● **Problem description**:
If a line below contains the string "minimize", copy it out.

[Bounding box prediction data]
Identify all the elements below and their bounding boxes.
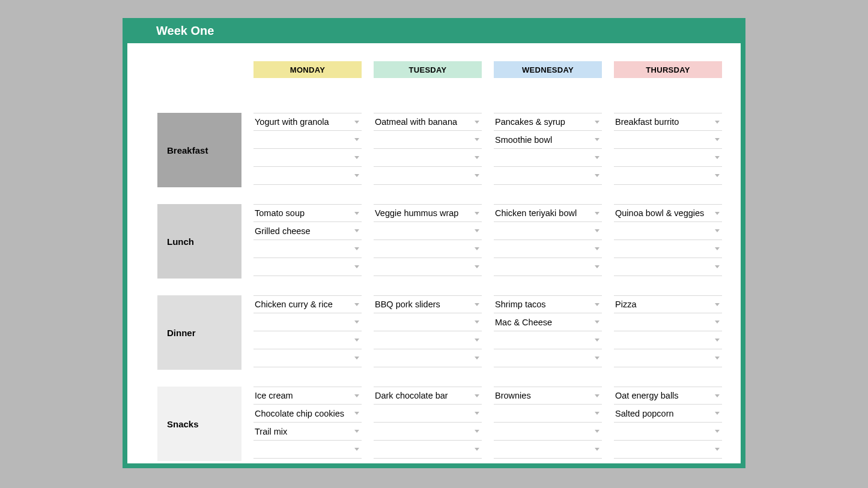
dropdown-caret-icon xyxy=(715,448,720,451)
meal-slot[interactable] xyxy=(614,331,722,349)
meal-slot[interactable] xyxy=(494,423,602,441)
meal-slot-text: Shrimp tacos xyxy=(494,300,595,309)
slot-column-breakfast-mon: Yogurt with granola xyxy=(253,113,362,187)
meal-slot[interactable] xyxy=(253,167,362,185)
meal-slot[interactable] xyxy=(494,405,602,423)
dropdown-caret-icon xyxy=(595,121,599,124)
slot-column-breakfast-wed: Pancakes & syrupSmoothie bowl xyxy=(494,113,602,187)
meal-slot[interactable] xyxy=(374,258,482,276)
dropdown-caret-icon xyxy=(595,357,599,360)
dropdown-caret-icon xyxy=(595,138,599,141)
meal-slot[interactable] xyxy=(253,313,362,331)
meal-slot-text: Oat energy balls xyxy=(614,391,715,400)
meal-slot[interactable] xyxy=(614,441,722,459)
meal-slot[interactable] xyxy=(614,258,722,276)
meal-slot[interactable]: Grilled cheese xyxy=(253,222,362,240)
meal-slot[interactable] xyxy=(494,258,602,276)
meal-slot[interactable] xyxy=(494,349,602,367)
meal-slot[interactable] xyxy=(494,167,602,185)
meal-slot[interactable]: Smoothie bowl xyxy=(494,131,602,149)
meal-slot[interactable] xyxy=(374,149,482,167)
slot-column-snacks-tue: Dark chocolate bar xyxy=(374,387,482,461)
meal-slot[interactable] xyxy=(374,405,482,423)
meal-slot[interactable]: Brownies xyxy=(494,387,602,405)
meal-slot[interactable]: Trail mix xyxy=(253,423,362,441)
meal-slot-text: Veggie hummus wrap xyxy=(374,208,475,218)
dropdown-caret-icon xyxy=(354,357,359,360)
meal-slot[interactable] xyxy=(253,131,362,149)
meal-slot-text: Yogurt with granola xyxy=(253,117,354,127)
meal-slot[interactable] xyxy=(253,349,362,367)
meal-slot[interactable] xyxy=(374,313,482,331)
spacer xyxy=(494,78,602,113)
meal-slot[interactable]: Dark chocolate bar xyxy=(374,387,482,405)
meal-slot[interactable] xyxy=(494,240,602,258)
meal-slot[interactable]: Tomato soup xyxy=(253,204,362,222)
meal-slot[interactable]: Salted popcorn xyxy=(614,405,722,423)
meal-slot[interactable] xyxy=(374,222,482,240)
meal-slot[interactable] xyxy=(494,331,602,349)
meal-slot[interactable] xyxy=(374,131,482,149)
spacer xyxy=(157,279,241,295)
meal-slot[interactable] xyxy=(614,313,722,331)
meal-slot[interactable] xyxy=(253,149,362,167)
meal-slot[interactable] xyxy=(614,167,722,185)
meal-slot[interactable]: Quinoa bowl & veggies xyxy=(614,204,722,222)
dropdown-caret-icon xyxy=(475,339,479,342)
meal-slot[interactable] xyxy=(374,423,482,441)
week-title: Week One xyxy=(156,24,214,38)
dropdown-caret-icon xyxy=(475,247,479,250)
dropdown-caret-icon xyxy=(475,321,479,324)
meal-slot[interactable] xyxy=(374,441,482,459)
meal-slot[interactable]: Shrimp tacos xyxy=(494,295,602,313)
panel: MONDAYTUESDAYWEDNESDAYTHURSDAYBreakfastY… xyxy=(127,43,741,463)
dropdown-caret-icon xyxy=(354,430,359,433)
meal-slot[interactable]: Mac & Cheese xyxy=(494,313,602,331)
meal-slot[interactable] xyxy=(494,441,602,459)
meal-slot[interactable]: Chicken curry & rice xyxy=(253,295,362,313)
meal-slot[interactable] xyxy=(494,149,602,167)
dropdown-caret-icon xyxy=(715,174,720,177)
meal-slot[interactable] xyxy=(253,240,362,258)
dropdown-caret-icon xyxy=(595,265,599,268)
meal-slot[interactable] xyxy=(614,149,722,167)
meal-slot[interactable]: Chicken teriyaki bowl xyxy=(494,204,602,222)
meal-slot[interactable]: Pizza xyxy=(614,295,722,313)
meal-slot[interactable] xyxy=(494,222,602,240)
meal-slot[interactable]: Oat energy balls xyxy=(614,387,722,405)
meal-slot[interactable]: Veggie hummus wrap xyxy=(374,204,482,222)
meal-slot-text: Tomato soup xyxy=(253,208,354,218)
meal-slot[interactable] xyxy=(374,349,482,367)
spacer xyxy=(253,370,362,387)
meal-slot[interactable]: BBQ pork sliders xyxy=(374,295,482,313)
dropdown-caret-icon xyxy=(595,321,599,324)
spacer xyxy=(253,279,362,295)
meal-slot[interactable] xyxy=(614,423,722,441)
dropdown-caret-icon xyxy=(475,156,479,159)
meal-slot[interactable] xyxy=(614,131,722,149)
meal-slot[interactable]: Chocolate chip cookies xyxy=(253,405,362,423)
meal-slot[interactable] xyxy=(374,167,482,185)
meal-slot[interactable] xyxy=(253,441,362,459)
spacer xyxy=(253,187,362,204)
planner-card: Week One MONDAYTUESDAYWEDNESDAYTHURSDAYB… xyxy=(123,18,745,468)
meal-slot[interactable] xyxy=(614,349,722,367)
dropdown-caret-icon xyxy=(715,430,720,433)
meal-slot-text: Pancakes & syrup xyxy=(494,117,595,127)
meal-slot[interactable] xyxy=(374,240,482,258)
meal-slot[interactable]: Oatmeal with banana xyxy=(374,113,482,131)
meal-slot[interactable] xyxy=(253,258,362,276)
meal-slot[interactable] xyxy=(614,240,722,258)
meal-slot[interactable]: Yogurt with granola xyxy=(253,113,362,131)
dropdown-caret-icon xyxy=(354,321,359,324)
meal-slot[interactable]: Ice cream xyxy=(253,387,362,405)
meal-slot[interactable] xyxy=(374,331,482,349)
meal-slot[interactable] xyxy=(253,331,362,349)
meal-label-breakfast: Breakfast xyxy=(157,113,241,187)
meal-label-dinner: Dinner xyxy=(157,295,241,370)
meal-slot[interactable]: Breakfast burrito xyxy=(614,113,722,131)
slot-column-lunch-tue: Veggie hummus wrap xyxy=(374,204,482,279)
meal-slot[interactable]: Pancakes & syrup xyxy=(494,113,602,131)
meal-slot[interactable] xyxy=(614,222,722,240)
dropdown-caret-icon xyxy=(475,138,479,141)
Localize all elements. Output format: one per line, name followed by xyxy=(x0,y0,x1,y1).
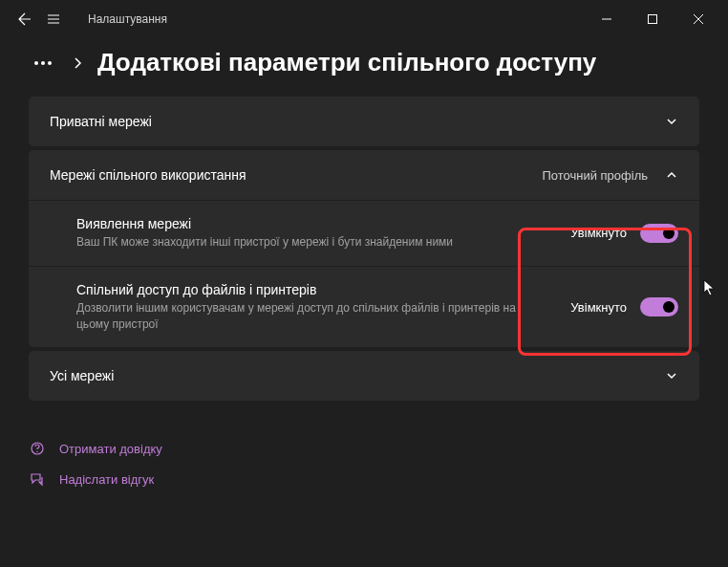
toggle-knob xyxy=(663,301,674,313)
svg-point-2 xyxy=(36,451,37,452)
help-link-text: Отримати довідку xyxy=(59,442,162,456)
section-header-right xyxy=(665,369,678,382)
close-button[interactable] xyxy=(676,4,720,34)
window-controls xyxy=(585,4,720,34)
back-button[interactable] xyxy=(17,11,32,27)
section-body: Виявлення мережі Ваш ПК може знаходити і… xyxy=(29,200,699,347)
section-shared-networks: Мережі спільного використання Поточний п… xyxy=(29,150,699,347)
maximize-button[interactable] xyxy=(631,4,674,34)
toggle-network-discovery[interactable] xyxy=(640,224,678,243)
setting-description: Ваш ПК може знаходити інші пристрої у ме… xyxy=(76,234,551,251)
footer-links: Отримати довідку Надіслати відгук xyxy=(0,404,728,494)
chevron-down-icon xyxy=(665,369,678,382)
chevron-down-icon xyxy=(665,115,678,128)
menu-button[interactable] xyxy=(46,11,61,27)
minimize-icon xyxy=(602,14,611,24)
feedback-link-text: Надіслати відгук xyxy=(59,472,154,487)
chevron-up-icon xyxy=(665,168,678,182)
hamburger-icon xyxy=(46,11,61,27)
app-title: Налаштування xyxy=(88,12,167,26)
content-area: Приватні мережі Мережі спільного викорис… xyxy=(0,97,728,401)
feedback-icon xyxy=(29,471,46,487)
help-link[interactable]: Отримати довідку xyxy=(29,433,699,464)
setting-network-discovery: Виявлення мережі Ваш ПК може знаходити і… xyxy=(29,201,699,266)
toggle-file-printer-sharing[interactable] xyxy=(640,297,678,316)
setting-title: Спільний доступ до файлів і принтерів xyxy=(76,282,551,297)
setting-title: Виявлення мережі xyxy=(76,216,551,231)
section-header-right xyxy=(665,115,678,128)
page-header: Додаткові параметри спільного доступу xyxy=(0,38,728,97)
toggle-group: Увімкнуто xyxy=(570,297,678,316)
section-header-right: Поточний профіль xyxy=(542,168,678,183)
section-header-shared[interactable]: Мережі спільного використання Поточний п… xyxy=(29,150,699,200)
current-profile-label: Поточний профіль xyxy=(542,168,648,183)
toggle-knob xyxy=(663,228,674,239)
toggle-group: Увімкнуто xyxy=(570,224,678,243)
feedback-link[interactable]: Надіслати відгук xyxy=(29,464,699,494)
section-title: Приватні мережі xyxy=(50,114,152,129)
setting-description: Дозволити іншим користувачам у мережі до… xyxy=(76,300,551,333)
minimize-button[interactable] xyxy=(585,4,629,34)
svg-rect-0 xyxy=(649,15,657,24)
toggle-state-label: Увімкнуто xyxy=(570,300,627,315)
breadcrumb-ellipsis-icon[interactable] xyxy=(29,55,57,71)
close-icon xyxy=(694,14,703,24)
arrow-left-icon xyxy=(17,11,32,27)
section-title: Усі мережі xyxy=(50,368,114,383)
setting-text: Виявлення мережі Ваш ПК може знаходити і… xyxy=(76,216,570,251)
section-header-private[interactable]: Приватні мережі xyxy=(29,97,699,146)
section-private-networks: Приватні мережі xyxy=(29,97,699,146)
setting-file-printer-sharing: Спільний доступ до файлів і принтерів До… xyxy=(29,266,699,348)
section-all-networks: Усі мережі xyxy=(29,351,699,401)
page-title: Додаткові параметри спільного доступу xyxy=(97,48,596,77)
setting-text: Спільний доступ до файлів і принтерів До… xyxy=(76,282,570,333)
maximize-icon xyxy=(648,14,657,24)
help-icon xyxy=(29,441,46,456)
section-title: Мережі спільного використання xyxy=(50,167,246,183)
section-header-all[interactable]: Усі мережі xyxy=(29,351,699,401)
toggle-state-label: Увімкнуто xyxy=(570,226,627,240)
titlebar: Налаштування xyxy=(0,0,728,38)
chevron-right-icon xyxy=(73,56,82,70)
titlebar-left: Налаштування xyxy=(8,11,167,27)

● **Exercise response**:
minimize-icon xyxy=(602,14,611,24)
minimize-button[interactable] xyxy=(585,4,629,34)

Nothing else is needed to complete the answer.